2014-04-01

Large web apps in Python: A good architecture

If you are setting out to write a large application in Python using a relational database, this long post is for you. Herein I share some experience acquired over 6 months while writing large applications that use SQLAlchemy (the most advanced ORM available for the Python language) in a large team.

To be honest, I think this post might be too convoluted, trying to teach too many things at once. But it is really trying to show how multiple aspects converge to fail together.

The dangers ahead

It would be near impossible to explain all the reasons for the bad software I have seen, but it is safe to say they result from the interplay of some forces:

haste
suboptimal technological choices
the fact that SQLAlchemy requires a few weeks of study before a developer can use it wisely
lack of a better overall architecture than MVC
inconsistent understanding of MVC among developers
developers who don’t yet realize that test automation should inform the way the main code is factored
the need to practice TDD (Test Driven Development), which means, write your unit test first
the deleterious effect that a relational database can have on the speed of one’s test suite
the need to learn what unit tests really are: some devs write integration tests thinking they are unit tests

I will talk about all of these forces, their relationships and some solutions.
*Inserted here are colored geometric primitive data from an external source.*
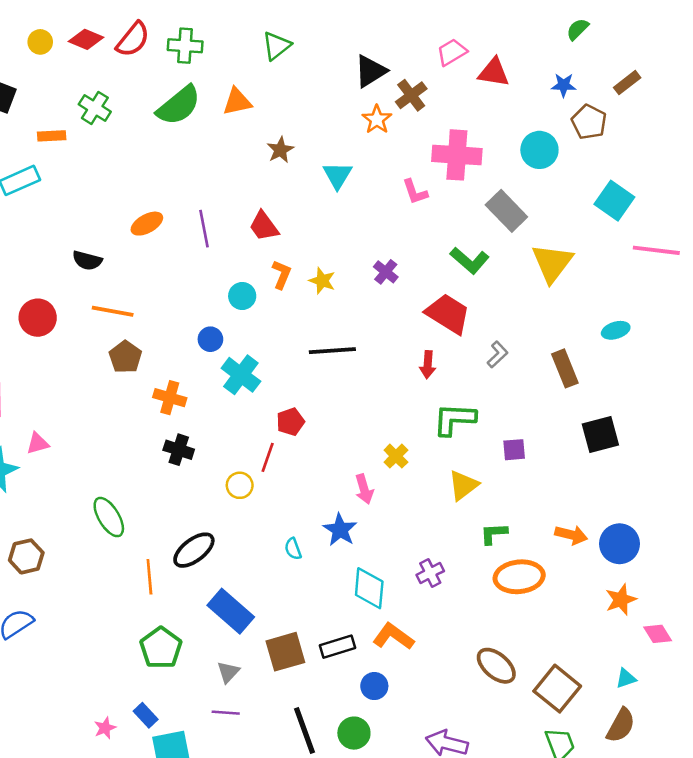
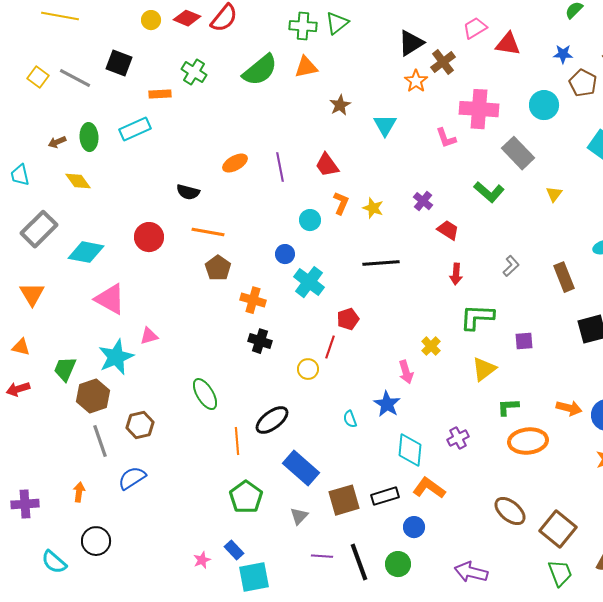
green cross: (185, 46) -> (303, 26), moved
yellow triangle: (552, 263) -> (554, 194), size x0.5
red trapezoid: (448, 314) -> (448, 230), moved, size x0.6
purple line: (226, 713) -> (322, 556), moved

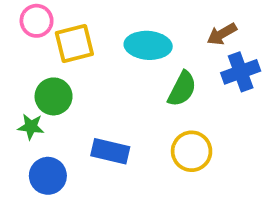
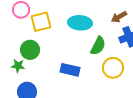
blue rectangle: (110, 151) -> (70, 70), moved
yellow circle: (192, 151) -> (113, 68), moved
Haste is bad... Don’t hurry... Mkay?

Unless the software is to be extremely short-lived, it never pays off to write it in a hurry. Creating software takes time, research, learning, experimentation, refactoring and testing. Every concession you make to haste will have nasty repercussions for sure. But don’t believe me; suffer these yourself ― everyone does.

Carefully pick your frameworks

The recommendations contained in this section stand as of April 2014.

When writing large applications, one should choose tools more carefully. Don’t just go the quickest path. For instance, it pays off to choose a more complex web framework such as the full-featured, beautifully designed and thoroughly documented Pyramid, which shows a better defined scope and superior decoupling, than something like Flask, which gets small jobs done more quickly, but suffers from thread local variables everywhere, incomplete documentation that seems to only explain something to someone who already knows it, and plugin greed (Flask enthusiasts may want everything in the system to be a Flask plugin).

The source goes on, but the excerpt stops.